Repeat every record exactly as written, but leave out the pictures.

————————

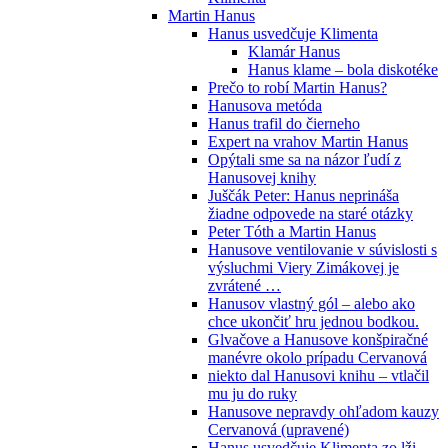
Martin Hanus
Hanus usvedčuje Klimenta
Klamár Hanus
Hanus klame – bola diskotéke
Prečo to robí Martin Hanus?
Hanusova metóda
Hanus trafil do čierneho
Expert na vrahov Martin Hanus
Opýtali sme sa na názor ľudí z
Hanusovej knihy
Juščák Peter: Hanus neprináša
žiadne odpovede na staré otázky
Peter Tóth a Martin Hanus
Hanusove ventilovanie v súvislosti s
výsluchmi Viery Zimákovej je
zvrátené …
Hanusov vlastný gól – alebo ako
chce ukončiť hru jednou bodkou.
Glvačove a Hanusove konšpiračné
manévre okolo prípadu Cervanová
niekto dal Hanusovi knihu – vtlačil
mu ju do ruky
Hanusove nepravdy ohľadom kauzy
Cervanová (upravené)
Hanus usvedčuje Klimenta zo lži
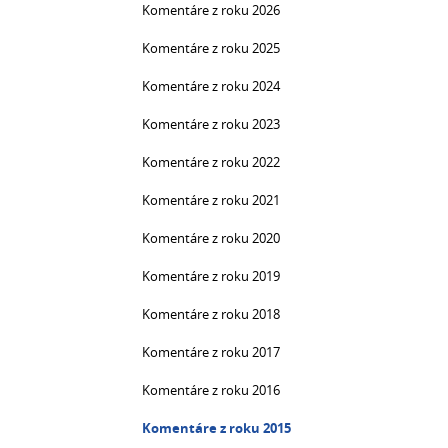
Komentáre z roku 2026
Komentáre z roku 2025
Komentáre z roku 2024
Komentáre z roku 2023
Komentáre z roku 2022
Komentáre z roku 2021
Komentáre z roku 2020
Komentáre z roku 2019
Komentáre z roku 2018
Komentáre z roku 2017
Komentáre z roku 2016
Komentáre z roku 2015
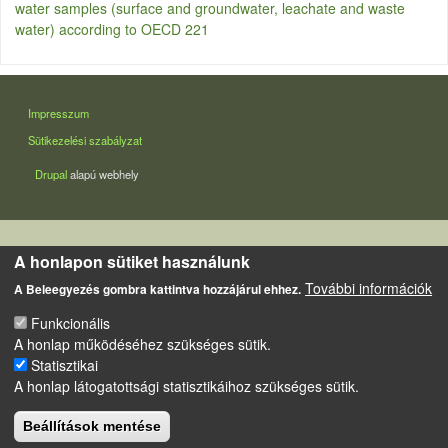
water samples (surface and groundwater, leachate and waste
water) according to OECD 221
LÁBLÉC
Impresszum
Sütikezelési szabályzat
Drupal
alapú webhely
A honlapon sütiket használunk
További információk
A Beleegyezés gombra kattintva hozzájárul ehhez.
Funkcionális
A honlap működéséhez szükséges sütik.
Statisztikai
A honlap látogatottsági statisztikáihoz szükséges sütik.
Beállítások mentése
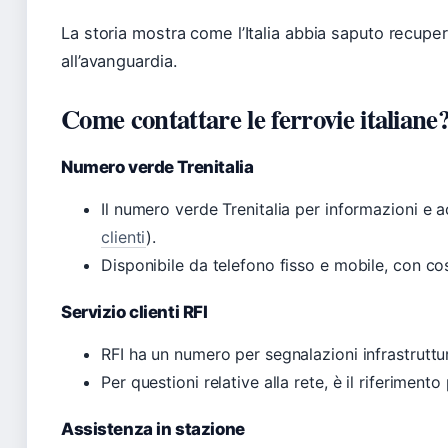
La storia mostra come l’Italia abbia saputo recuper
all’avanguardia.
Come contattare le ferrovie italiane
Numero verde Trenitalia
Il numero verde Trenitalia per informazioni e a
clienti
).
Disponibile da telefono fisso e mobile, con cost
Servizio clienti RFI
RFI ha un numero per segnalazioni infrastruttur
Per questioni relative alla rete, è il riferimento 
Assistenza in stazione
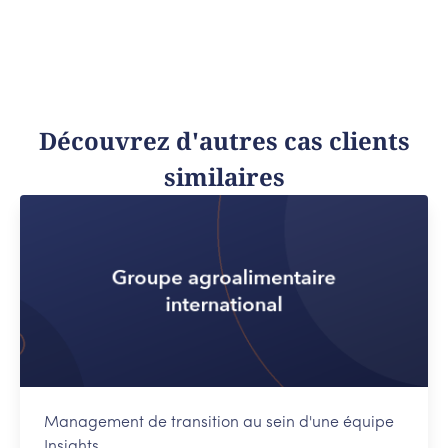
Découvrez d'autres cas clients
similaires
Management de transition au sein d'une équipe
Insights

————————

The completed task:
Martin Hanus
Hanus usvedčuje Klimenta
Klamár Hanus
Hanus klame – bola diskotéke
Prečo to robí Martin Hanus?
Hanusova metóda
Hanus trafil do čierneho
Expert na vrahov Martin Hanus
Opýtali sme sa na názor ľudí z
Hanusovej knihy
Juščák Peter: Hanus neprináša
žiadne odpovede na staré otázky
Peter Tóth a Martin Hanus
Hanusove ventilovanie v súvislosti s
výsluchmi Viery Zimákovej je
zvrátené …
Hanusov vlastný gól – alebo ako
chce ukončiť hru jednou bodkou.
Glvačove a Hanusove konšpiračné
manévre okolo prípadu Cervanová
niekto dal Hanusovi knihu – vtlačil
mu ju do ruky
Hanusove nepravdy ohľadom kauzy
Cervanová (upravené)
Hanus usvedčuje Klimenta zo lži
Komentáre z roku 2026
Komentáre z roku 2025
Komentáre z roku 2024
Komentáre z roku 2023
Komentáre z roku 2022
Komentáre z roku 2021
Komentáre z roku 2020
Komentáre z roku 2019
Komentáre z roku 2018
Komentáre z roku 2017
Komentáre z roku 2016
Komentáre z roku 2015
water samples (surface and groundwater, leachate and waste
water) according to OECD 221
LÁBLÉC
Impresszum
Sütikezelési szabályzat
Drupal
alapú webhely
A honlapon sütiket használunk
További információk
A Beleegyezés gombra kattintva hozzájárul ehhez.
Funkcionális
A honlap működéséhez szükséges sütik.
Statisztikai
A honlap látogatottsági statisztikáihoz szükséges sütik.
Beállítások mentése
La storia mostra come l’Italia abbia saputo recuper
all’avanguardia.
Come contattare le ferrovie italiane
Numero verde Trenitalia
Il numero verde Trenitalia per informazioni e a
clienti
).
Disponibile da telefono fisso e mobile, con cost
Servizio clienti RFI
RFI ha un numero per segnalazioni infrastruttur
Per questioni relative alla rete, è il riferimento 
Assistenza in stazione
Découvrez d'autres cas clients
similaires
Management de transition au sein d'une équipe
Insights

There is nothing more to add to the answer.